Financial Incentives Can Influence Control of HIV in Some Clinical Settings

A new study by the HIV Prevention Trials Network (HPTN) shows that some HIV-positive patients were motivated by financial incentives to take their HIV antiretroviral therapy (ART) medication regularly and maintain control of their HIV -- enhancing their own health benefits and reducing the chance of passing the virus on to others. Study findings are being presented on Feb. 24 at the 2015 Conference on Retroviruses and Opportunistic Infections (CROI) in Seattle.

HPTN 065 (TLC-Plus) tested the effect of financial incentives in two ways: to encourage HIV-positive people to seek medical care (linkage-to-care) and to encourage HIV patients to take their ART medication regularly, thereby keeping their HIV under control (viral suppression). HPTN 065 was conducted at 37 HIV testing and 39 care sites across the Bronx, N.Y. and Washington, D.C. Half of these testing and care sites where randomized (assigned by chance) to offer financial incentives, while the other half operated normally, offering what is referred to as the standard-of-care. These two communities were selected because of their high HIV rates and existing efforts to ramp up HIV testing and linkage-to-care.

For the viral suppression part of the study, gift cards in the amount of $70 were offered to patients who were on HIV treatment and had undetectable virus in their blood at clinic visits. Patients could be eligible for a gift card every three months if they maintained viral suppression (defined as having an undetectable viral load). Over the course of the study, nearly 40,000 gift cards were dispensed to more than 9,000 patients at care clinics that offered financial incentives.

Study findings show that financial incentives achieved a sustained increase in viral suppression at hospital-based clinics and clinics where fewer patients previously had their HIV under control. Viral suppression was five percent higher at hospital-based clinics and 10 percent higher at clinics where fewer patients previously had an undetectable viral load, when compared to similar clinics that did not offer financial incentives.

After financial incentives had been in effect for 18 months, the number of patients who achieved viral suppression, overall, was 5 percent higher at sites using financial incentives compared to those not offering the incentives. Additionally, viral suppression was 11 percent higher at sites with a smaller number of patients and 13 percent higher at sites with fewer patients having an undetectable viral load at the beginning of the study.

Researchers also examined the effect of financial incentives on how often patients came for clinic visits. The study showed that eight percent more patients returned for quarterly lab tests at sites offering financial incentives, when compared with sites that did not offer incentives.

For the linkage-to-care part of the study, more than 1,000 coupons were given at testing sites that offered financial incentives. Coupons could be redeemed for two gift cards, a $25 gift card when patients had their blood drawn for HIV-related tests, and a $100 gift card when they returned to receive test results and develop an individualized health care plan.

When comparing testing sites that dispensed coupons with those that did not, study results show there was no significant improvement in the percentage of people who were successfully linked to medical care after HIV diagnosis.

Although financial incentives offer promise for certain HIV clinic settings, the overall study findings show that, over the course of the study, both linkage-to-care and viral suppression increased at almost all sites -- regardless of whether they offered financial incentives.

"Financial incentives may not work for everyone or for all HIV testing and care sites, but our results show promise for using such incentives in a targeted manner, for example in those sites where fewer people have their HIV under control," says Dr.

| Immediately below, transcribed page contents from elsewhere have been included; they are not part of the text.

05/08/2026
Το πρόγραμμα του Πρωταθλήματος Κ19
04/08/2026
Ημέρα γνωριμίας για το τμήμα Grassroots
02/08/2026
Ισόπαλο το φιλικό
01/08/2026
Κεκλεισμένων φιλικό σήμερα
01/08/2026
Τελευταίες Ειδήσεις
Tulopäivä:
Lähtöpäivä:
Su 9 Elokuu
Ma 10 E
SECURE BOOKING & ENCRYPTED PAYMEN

Wafaa El-Sadr, HPTN principal investigator and study chair. "Garnering the benefits of HIV treatment for the individual and the community are important priorities and both require achieving high levels of control of HIV."

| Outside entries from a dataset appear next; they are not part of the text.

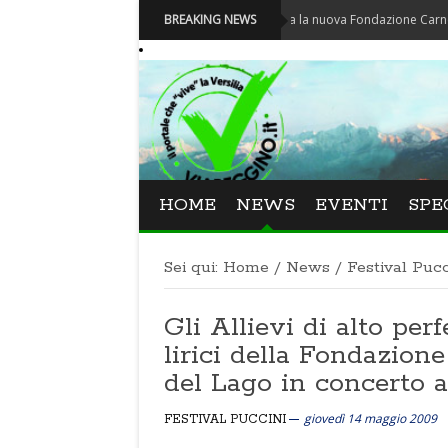
Carnevale - Nominata la nuova Fondazione Carnevale di Vi
BREAKING NEWS
HOME
NEWS
EVENTI
SPE
Sei qui:
Home
/
News
/
Festival Pucc
Gli Allievi di alto pe
lirici della Fondazion
del Lago in concerto 
giovedì 14 maggio 2009
FESTIVAL PUCCINI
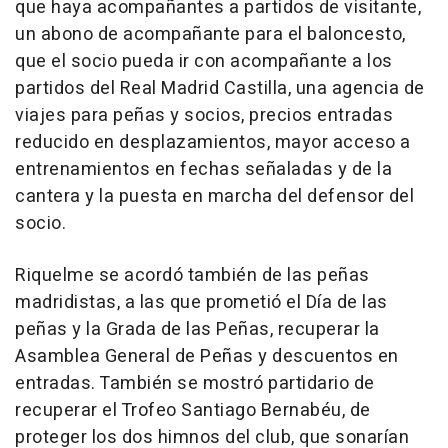
que haya acompañantes a partidos de visitante,
un abono de acompañante para el baloncesto,
que el socio pueda ir con acompañante a los
partidos del Real Madrid Castilla, una agencia de
viajes para peñas y socios, precios entradas
reducido en desplazamientos, mayor acceso a
entrenamientos en fechas señaladas y de la
cantera y la puesta en marcha del defensor del
socio.
Riquelme se acordó también de las peñas
madridistas, a las que prometió el Día de las
peñas y la Grada de las Peñas, recuperar la
Asamblea General de Peñas y descuentos en
entradas. También se mostró partidario de
recuperar el Trofeo Santiago Bernabéu, de
proteger los dos himnos del club, que sonarían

These findings are part of the three-year HPTN 065 (TLC-Plus) study, which explored the feasibility of implementing a community-focused strategy to expand HIV testing, diagnose patients, and link them to medical care to begin and stay on treatment. The study was designed to inform future HIV prevention efforts in the US that aim at utilizing this promising approach.

According to the Centers for Disease Control and Prevention, only a quarter of the 1.1 million Americans living with HIV are virally suppressed. By enabling people unaware of their HIV infection to get tested, get engaged in care, and take antiretroviral therapy, HIV-positive people have a better chance of living longer, healthier lives and greatly reducing their chance of passing the virus on to their sex partners.

HPTN 065 is funded by the National Institute of Allergy and Infectious Diseases and National Institute of Mental Health. The study was conducted by the NIH-funded HIV Prevention Trials Network. The study was implemented in partnership with the Centers for Disease Control and Prevention and the Departments of Health in New York City, Washington, D.C., Chicago, Houston, Miami and Philadelphia.